··· Data listing
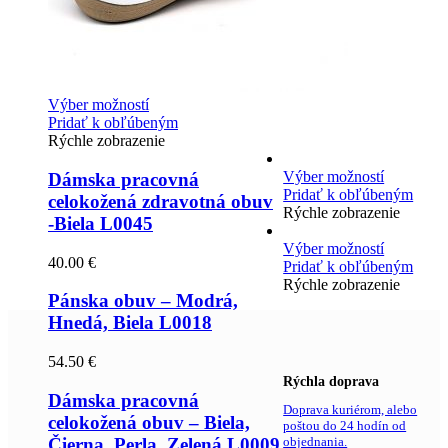
Výber možností
Pridať k obľúbeným
Rýchle zobrazenie
Výber možností
Dámska pracovná
Pridať k obľúbeným
celokožená zdravotná obuv
Rýchle zobrazenie
-Biela L0045
Výber možností
40.00
€
Pridať k obľúbeným
Rýchle zobrazenie
Pánska obuv – Modrá,
Hnedá, Biela L0018
54.50
€
Rýchla doprava
Dámska pracovná
Doprava kuriérom, alebo
celokožená obuv – Biela,
poštou do 24 hodín od
Čierna, Perla, Zelená L0009
objednania.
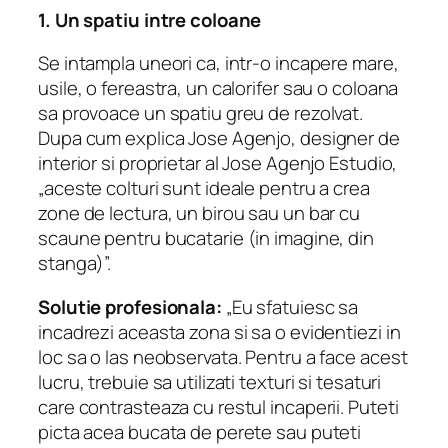
1. Un spatiu intre coloane
Se intampla uneori ca, intr-o incapere mare,
usile, o fereastra, un calorifer sau o coloana
sa provoace un spatiu greu de rezolvat.
Dupa cum explica Jose Agenjo, designer de
interior si proprietar al Jose Agenjo Estudio,
„aceste colturi sunt ideale pentru a crea
zone de lectura, un birou sau un bar cu
scaune pentru bucatarie (in imagine, din
stanga)”.
Solutie profesionala:
„Eu sfatuiesc sa
incadrezi aceasta zona si sa o evidentiezi in
loc sa o las neobservata. Pentru a face acest
lucru, trebuie sa utilizati texturi si tesaturi
care contrasteaza cu restul incaperii. Puteti
picta acea bucata de perete sau puteti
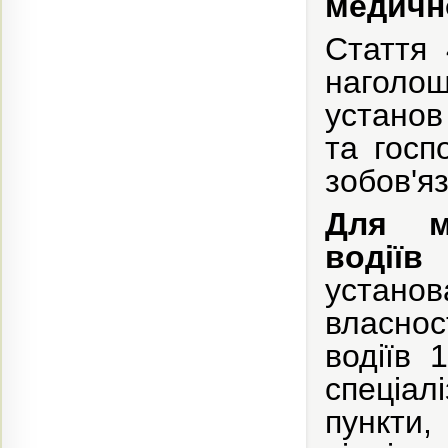
медичн
Стаття
наголо
установ
та госп
зобов'я
Для м
водіїв
т
устано
власно
водіїв 
спеціал
пункти,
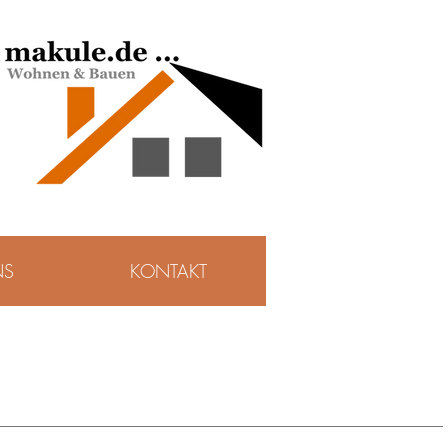
NS
KONTAKT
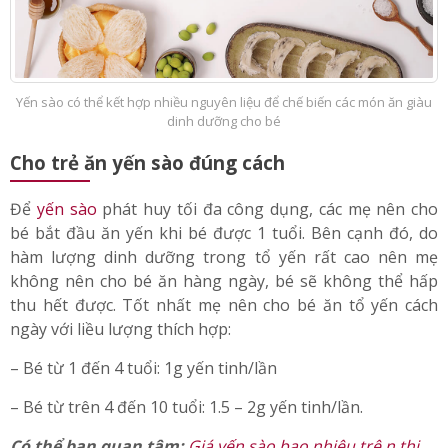
Yến sào có thể kết hợp nhiều nguyên liệu để chế biến các món ăn giàu
dinh dưỡng cho bé
Cho trẻ ăn yến sào đúng cách
Để
yến sào
phát huy tối đa công dụng, các mẹ nên cho
bé bắt đầu ăn yến khi bé được 1 tuổi. Bên cạnh đó, do
hàm lượng dinh dưỡng trong tổ yến rất cao nên mẹ
không nên cho bé ăn hàng ngày, bé sẽ không thể hấp
thu hết được. Tốt nhất mẹ nên cho bé ăn tổ yến cách
ngày với liều lượng thích hợp:
– Bé từ 1 đến 4 tuổi: 1g yến tinh/lần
······
An answer that restates all the entries exactly and drops the images is what is needed.

Reply |
Výber možností
Pridať k obľúbeným
Rýchle zobrazenie
Výber možností
Dámska pracovná
Pridať k obľúbeným
celokožená zdravotná obuv
Rýchle zobrazenie
-Biela L0045
Výber možností
40.00
€
Pridať k obľúbeným
Rýchle zobrazenie
Pánska obuv – Modrá,
Hnedá, Biela L0018
54.50
€
Rýchla doprava
Dámska pracovná
Doprava kuriérom, alebo
celokožená obuv – Biela,
poštou do 24 hodín od
Čierna, Perla, Zelená L0009
objednania.
1. Un spatiu intre coloane
Se intampla uneori ca, intr-o incapere mare,
usile, o fereastra, un calorifer sau o coloana
sa provoace un spatiu greu de rezolvat.
Dupa cum explica Jose Agenjo, designer de
interior si proprietar al Jose Agenjo Estudio,
„aceste colturi sunt ideale pentru a crea
zone de lectura, un birou sau un bar cu
scaune pentru bucatarie (in imagine, din
stanga)”.
Solutie profesionala:
„Eu sfatuiesc sa
incadrezi aceasta zona si sa o evidentiezi in
loc sa o las neobservata. Pentru a face acest
lucru, trebuie sa utilizati texturi si tesaturi
care contrasteaza cu restul incaperii. Puteti
picta acea bucata de perete sau puteti
медичн
Стаття
наголо
установ
та госп
зобов'я
Для м
водіїв
т
устано
власно
водіїв 
спеціал
пункти,
NS
KONTAKT
Yến sào có thể kết hợp nhiều nguyên liệu để chế biến các món ăn giàu
dinh dưỡng cho bé
Cho trẻ ăn yến sào đúng cách
Để
yến sào
phát huy tối đa công dụng, các mẹ nên cho
bé bắt đầu ăn yến khi bé được 1 tuổi. Bên cạnh đó, do
hàm lượng dinh dưỡng trong tổ yến rất cao nên mẹ
không nên cho bé ăn hàng ngày, bé sẽ không thể hấp
thu hết được. Tốt nhất mẹ nên cho bé ăn tổ yến cách
ngày với liều lượng thích hợp:
– Bé từ 1 đến 4 tuổi: 1g yến tinh/lần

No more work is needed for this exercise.